*RECORDED INFORMATION:*
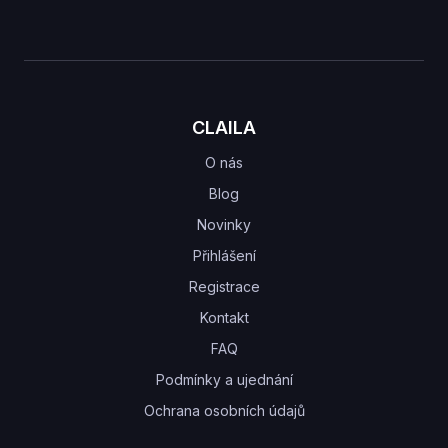
CLAILA
O nás
Blog
Novinky
Přihlášení
Registrace
Kontakt
FAQ
Podmínky a ujednání
Ochrana osobních údajů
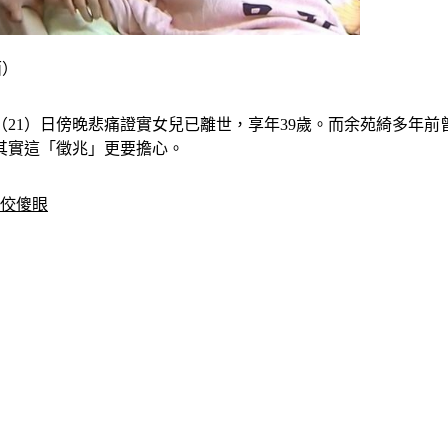
面）
21）日傍晚悲痛證實女兒已離世，享年39歲。而余苑綺多年前
其實這「徵兆」更要擔心。
子佼傻眼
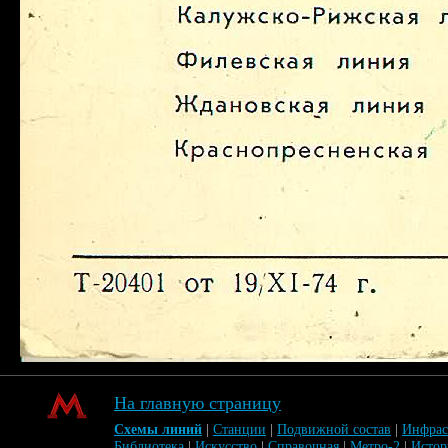
На главную страницу
Схемы линий
|
Станции
|
Подвижной состав
|
Инфрас
Библиотека
|
Искусство
|
Справочная
|
Метро-2
|
Исто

*WHAT THE EXERCISE ASKS:*
Skip the pictures and give the entries above again word for word.

*ANSWER TO THE PROBLEM:*
CLAILA
O nás
Blog
Novinky
Přihlášení
Registrace
Kontakt
FAQ
Podmínky a ujednání
Ochrana osobních údajů
面）
21）日傍晚悲痛證實女兒已離世，享年39歲。而余苑綺多年前
其實這「徵兆」更要擔心。
子佼傻眼
На главную страницу
Схемы линий
|
Станции
|
Подвижной состав
|
Инфрас
Библиотека
|
Искусство
|
Справочная
|
Метро-2
|
Исто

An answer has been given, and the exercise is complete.